Hamburg. Erinnert an Teleshopping: Der Hamburger Konzern will mit neuem Internet-Trend punkten. Wie Otto aus den roten Zahlen kommen will.

Es ist eine ungewohnte Situation für die Otto-Gruppe, bei der Wachstum im zurückliegenden Jahrzehnt praktisch zur Normalität geworden war: Nachdem der Umsatz des Hamburger Versandhandelskonzerns im Geschäftsjahr 2022/23 (28. Februar) auf vergleichbarer Basis um zwei Prozent gesunken ist, rechnet Vorstandschef Alexander Birken für das aktuelle Jahr mit gerade mal „stabilen“ Erlösen (2022/23: 16,2 Milliarden Euro).
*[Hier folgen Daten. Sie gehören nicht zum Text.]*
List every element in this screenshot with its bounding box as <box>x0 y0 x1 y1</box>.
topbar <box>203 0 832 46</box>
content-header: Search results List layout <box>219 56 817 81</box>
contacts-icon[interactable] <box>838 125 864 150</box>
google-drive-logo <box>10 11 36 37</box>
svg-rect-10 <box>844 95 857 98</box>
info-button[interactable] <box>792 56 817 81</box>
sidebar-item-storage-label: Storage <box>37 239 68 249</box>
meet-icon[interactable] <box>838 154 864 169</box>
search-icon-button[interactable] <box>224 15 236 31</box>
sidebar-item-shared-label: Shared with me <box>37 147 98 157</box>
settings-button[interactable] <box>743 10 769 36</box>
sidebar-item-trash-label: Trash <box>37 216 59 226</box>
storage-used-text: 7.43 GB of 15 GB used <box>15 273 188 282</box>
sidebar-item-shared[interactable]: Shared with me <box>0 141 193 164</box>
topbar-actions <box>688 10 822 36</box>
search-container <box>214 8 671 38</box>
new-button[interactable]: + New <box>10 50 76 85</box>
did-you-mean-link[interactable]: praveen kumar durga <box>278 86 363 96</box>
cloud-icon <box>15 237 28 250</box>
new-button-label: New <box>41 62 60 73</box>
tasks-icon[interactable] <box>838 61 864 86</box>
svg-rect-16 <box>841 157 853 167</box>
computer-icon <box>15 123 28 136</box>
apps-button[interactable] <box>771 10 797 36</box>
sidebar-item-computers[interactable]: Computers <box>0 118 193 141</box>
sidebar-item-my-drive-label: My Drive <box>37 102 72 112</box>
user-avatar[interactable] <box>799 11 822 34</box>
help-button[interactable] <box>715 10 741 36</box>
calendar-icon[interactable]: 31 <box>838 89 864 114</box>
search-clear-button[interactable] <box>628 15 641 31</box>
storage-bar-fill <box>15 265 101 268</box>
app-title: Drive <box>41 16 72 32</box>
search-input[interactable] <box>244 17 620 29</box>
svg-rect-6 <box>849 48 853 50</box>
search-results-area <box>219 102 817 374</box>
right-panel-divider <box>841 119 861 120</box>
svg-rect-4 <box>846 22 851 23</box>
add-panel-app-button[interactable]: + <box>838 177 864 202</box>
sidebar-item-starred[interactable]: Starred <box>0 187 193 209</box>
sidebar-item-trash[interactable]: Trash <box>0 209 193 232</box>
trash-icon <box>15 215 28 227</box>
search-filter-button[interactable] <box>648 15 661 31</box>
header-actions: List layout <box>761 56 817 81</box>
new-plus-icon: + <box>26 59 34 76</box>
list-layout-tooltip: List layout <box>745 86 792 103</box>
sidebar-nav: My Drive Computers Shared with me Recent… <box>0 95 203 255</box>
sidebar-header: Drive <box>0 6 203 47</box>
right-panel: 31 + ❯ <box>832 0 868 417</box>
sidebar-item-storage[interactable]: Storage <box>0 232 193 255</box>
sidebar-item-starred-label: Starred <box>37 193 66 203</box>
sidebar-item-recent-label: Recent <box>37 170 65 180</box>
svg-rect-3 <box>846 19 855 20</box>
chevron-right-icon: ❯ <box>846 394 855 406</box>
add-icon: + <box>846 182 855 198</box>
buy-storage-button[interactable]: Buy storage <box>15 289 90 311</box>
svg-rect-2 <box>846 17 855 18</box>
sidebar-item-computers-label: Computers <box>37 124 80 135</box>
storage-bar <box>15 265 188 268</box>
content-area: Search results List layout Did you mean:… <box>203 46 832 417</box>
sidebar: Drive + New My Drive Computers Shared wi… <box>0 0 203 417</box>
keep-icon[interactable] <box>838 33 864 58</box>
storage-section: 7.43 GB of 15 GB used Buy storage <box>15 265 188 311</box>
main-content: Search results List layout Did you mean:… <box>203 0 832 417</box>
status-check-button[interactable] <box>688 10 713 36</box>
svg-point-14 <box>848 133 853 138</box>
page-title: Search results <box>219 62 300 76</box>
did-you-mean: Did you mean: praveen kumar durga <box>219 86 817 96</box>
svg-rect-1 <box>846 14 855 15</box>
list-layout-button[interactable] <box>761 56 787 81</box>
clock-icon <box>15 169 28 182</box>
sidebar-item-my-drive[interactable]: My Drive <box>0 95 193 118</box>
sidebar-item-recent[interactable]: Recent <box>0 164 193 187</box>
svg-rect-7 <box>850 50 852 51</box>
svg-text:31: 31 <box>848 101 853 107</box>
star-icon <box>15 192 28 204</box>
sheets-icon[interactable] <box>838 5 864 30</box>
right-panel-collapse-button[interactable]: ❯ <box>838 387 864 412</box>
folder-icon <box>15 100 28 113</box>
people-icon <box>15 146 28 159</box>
Im Heimatmarkt Deutschland sieht es allerdings noch deutlich ungünstiger aus. Hier rutschten die Umsätze im abgelaufenen Geschäftsjahr um 9,2 Prozent ab – und auch für das neue Jahr kann Birken kaum auf Rückenwind vom Markt hoffen: In den ersten drei Kalendermonaten haben sich die Erlöse im gesamten deutschen Onlinehandel um 15 Prozent verringert.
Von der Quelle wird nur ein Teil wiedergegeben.